McGovern Institute for Brain Research, MIT, Cambridge, MA, USA.
bioRxiv. 2025 May 28:2025.05.28.656682. doi: 10.1101/2025.05.28.656682.
Attention facilitates communication by enabling selective listening to sound sources of interest. However, little is known about why attentional selection succeeds in some conditions but fails in others. While neurophysiology implicates multiplicative feature gains in selective attention, it is unclear whether such gains can explain real-world attention-driven behavior. To investigate these issues, we optimized an artificial neural network with stimulus-computable, feature-based gains to recognize a cued talker's speech from binaural audio in "cocktail party" scenarios. Though not trained to mimic humans, the model matched human performance across diverse real-world conditions, exhibiting selection based both on voice qualities and spatial location. It also predicted novel attentional effects that we confirmed in human experiments, and exhibited signatures of "late selection" like those seen in human auditory cortex. The results suggest that human-like attentional strategies naturally arise from optimization of feature gains for selective listening, offering a normative account of the mechanisms-and limitations-of auditory attention.
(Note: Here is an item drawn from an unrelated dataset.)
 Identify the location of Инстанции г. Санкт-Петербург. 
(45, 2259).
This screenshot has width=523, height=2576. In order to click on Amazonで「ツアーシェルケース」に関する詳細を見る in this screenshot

注意力通过使人能够选择性地倾听感兴趣的声源来促进交流。然而,对于为什么注意力选择在某些情况下成功而在其他情况下失败,我们知之甚少。虽然神经生理学表明在选择性注意中存在乘法特征增益,但尚不清楚这种增益是否能解释现实世界中由注意力驱动的行为。为了研究这些问题,我们优化了一个具有基于刺激可计算的特征增益的人工神经网络,以在“鸡尾酒会”场景中从双耳音频中识别出被提示说话者的语音。尽管该模型并非经过训练来模仿人类,但它在各种现实世界条件下与人类表现相匹配,表现出基于语音质量和空间位置的选择。它还预测了我们在人类实验中证实的新的注意力效应,并展现出与人类听觉皮层中所见类似的“晚期选择”特征。结果表明,类似人类的注意力策略自然地源于为选择性倾听而对特征增益进行的优化,为听觉注意力的机制及局限性提供了一种规范性解释。